Oliver looked into the large mirror behind the bar and saw Brunton with the drawn gun. “You don’t look like a bushwhacker kid and I know I never saw you before, so what’s this all about?”

“It’s about murder, mister, a murder I saw you commit. You killed a six-year old boy more than 15 years ago and I’ve been looking for you all that time.”

“You’re crazy, kid. I never kilt no six-year old boy in my whole life.” But he felt the weight of some shadow still pushing down on him. “Where was this supposed to be, this killing?”

Brunton waved his gun again, saw the sheriff standing now across the room along with the Scattercross sheriff, and said, “15 years ago, in the Walters Pass. You shot a six-year old boy as he was trying to hide under a wagon.”

“You’re still crazy, kid. I never saw you before in my life, and 15 years ago, how the hell old was you then anyway?”

“I was six, Pigface. And I was under the wagon and his name was Rob and he was my twin brother. I saw you do it. I saw you shoot him like he was a sheriff chasing you or some grown-up who had already lived a lot.”

“What did you call me, kid?” Moke Oliver said, as if being called that name was worse than being called the murderer of a six-year old boy.

“I called you Pigface ‘cause that’s all I could ever remember about you. And you can ask any man in this room, including the sheriffs over there what they’d remember about you if they only saw you once.”

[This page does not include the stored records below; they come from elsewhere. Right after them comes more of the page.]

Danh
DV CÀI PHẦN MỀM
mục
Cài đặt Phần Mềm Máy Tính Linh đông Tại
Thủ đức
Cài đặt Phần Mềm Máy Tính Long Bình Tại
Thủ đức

There was only a slight movement of the players at the table. The Scattercross sheriff said, “Don’t do it, boys. None of you. Firsts man tries to help this killer of a six-year old kid gets hung along with him.”

Four pairs of revolvers, in the hands of the law, were trained on the table.

Moke Oliver, looking at his pards, felt the weight of the long shadow still laying its hugeness on him, and Roy Brunton, like his mother, felt something let itself loose in the night.

He’d have to tell his ma and pa how it all felt. He no longer had any visions of being a sheriff, and saw himself content as a rancher, like his father, which is why they had all come west in the beginning.